ADM is an investor in a world class offshore oil and gas project which is seeking to aggressively build reserves and production with a target of building a significant portfolio of projects across Nigeria and West Africa. The strategic alliance with Trafigura looks to enable the development and financing of such energy projects in Africa, where it looks likely that Trafigura would provide ADM with conditional pre-financing of up to US$100 million for approved projects, as well as subscribe for up to US$20 million in convertible loan notes. This represents very substantial capital which ADM can use to fuel its growth.

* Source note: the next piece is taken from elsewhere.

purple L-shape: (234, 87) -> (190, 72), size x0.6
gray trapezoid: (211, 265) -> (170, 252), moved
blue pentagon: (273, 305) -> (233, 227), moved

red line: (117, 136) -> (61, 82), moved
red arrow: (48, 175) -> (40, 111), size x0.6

In May 2020, we updated our coverage on ADM Energy with a Conviction Buy stance when the price was standing at 2.20p, strongly marking investors’ cards. Now with the stock still sitting at just at 5.30p, we are very happy to reconfirm our stance as the stock still looks grossly undervalued. Buy.

RISK WARNING & DISCLAIMER

ADM Energy is a research client of Align Research. Both Align Research & a Director of Align Research hold an interest in the shares of ADM Energy.and are bound to Align Research’s company dealing policy ensuring open and adequate disclosure. Full details can be found on our website here (“Legals”).

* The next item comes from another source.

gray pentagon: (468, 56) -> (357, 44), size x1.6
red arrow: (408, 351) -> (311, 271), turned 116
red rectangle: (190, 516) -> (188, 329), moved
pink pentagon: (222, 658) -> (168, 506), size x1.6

This is a marketing communication and cannot be considered independent research. Nothing in this report should be construed as advice, an offer, or the solicitation of an offer to buy or sell securities by us. As we have no knowledge of your individual situation and circumstances the investment(s) covered may not be suitable for you. You should not make any investment decision without consulting a fully qualified financial advisor.

Your capital is at risk by investing in securities and the income from them may fluctuate. Past performance is not necessarily a guide to future performance and forecasts are not a reliable indicator of future results. The marketability of some of the companies we cover is limited and you may have difficulty buying or selling in volume. Additionally, given the smaller capitalisation bias of our coverage, the companies we cover should be considered as high risk.

This financial promotion has been approved by Align Research Limited.